The concept of “money laundering” came to life sometime in the 1930s, by means of organized crime and mafia groups who used it to cover illegal businesses. It wasn’t until the 1960s when the term became a more “household” name adopted by the law.
More importantly, tracking money laundering has always proved challenging, especially in the decades when there were no computers or digital technology. Now that data analytics has emerged as a recognizable industry, it’s now much easier to track criminals involved in fraudulent schemes.
But, how effective can data analytics be in the fight against money laundering? In short, the answer is “very effective as long as it’s used in its proper place”.
Recognizing the Different Types Of Money Laundering
To understand how data analytics can fight money laundering, it’s important to understand how criminals launder money to begin with. There are several techniques that launderers rely on, but some are more common than others.
Common Money Laundering Techniques
- Structuring (a.k.a smurfing) – A method of placement where money launderers break up cash into smaller deposits to reduce suspicion of money laundering.
- Round-tripping – The act of depositing money in a controlled foreign corporation (CFC) that’s offshore, often in a tax haven, where minimal records are stored. These records are shipped back as a foreign direct investment exempt from taxation. A notable example of this is The Panama Papers scandal.
- Bulk cash smuggling – Bulk cash scams involve the act of physically moving cash to another jurisdiction and depositing it in a financial institution where there is less policing of funds. The typical target is an offshore bank.
- Cash-intensive businesses – Many illegal businesses hide behind a “front”, selling a legal product or service while making money from illicit activities in secret. Typical establishments include tanning salons, car washes, adult bars and casinos.
- Trade-based laundering – With trade-based laundering, criminals will either under- or over- value an invoice to mask the movement of illicitly obtained funds.
Other forms of money laundering include the use of “black salaries” (paying unregistered employees cash), certain forms of high-stake gambling and the depositing of funds in obscure shell companies and trusts.

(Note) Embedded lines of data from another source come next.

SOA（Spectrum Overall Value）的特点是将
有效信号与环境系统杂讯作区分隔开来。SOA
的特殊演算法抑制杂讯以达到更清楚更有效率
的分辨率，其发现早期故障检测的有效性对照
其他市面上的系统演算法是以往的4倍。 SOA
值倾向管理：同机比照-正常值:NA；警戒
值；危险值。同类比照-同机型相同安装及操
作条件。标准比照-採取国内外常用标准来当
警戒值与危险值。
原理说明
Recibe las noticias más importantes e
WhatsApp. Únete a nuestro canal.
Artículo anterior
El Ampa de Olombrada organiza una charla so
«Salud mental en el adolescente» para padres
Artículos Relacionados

Where Data Analytics Comes Into the Picture
Generally speaking, data analysis tools can’t directly point out to money laundering schemes on their own. It often takes a concentrated and holistic effort involving other fields such as data forensics or even private investigation to bring a money laundering scheme under the spotlight.

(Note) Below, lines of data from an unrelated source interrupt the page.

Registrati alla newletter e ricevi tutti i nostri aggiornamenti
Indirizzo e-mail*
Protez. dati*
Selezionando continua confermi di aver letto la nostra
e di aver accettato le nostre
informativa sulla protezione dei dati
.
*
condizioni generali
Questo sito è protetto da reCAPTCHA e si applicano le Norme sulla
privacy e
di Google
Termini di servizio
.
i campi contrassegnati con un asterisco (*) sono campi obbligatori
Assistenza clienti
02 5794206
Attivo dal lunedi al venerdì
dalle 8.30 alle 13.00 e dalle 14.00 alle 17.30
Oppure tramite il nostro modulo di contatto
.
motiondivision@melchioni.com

However, a data analytics tool is very practical once there is suspicion of a crime. If evidence starts to emerge that money laundering is taking place, then certain datasets can be analyzed to find patterns inconsistent with the typical figures associated with a business operation or department.
The Panama Papers: Data Analytics Lessons To Learn
Many of you remember the Panama Papers scandal that came under the spotlight in the fall of 2015. It was a leak consisting of 11.5 million documents which contained details of financial and attorney-client information for over 214,488 offshore entities. The documents, which were stored at Panamanian law firm, Mossack Fonseca, date back to the 1970s. They detailed several illegal activities involving money laundering, tax evasion and fraud taking place among shell companies.
But how did data analytics come into play? Although it took an anonymous whistleblower to start the leak, data analytics software helped journalists and investigators to crack more documents for further signs of illegal activities.
For example, one specific program allowed the investigators to convert PDFs and images into ‘readable’ information which made it easy to find specific data within each file. That would include information that couldn’t otherwise be retrieved under normal circumstances.
Also, as the stream of data started to increase, a multi-security database was established so that investigators worldwide could access secret documents. Eventually, graph databases were added to visualize data as a series of nodes and connections rather than in a traditional spreadsheet format. This made it easier for journalists and investigators to see patterns among data, allowing them to uncover more illicit activities carried out by the shell companies.
Again, the data analytics software used in this case wasn’t used to discover the Panama Papers, but it was instrumental in making sense of the scandal’s extent once it was uncovered. There are some other takeaways, namely features, that reputable data analytics software such as our GLAnalytics solution can bring to the table.
Features Of Strong Data Analytics Software
- Pulls data from several documents and files so you don’t have to go through each one individually
- Allows multiple departments or professionals to review data once access is granted to them
- Visualizes data in a streamlined and meaningful way that makes it easy to recognize patterns
Data Can Dig Up Dirty Money
If you work in a large organization, it’s important to know the abilities and limitations of data analysis tools. They won’t tell you that money laundering is taking place within your organization, but they can help you reveal its trail if such schemes are already on the radar.
For example, with our GLAnalytics solution, you can collect data from various documents and files, which is presented in an easy-to-interpret display. You can also grant various individuals in your organization access to your data to keep everyone in the loop.
With such a powerful and comprehensive tool at your disposal, you can uncover patterns and insights that will give you a much deeper understanding of what’s taking place in your organization.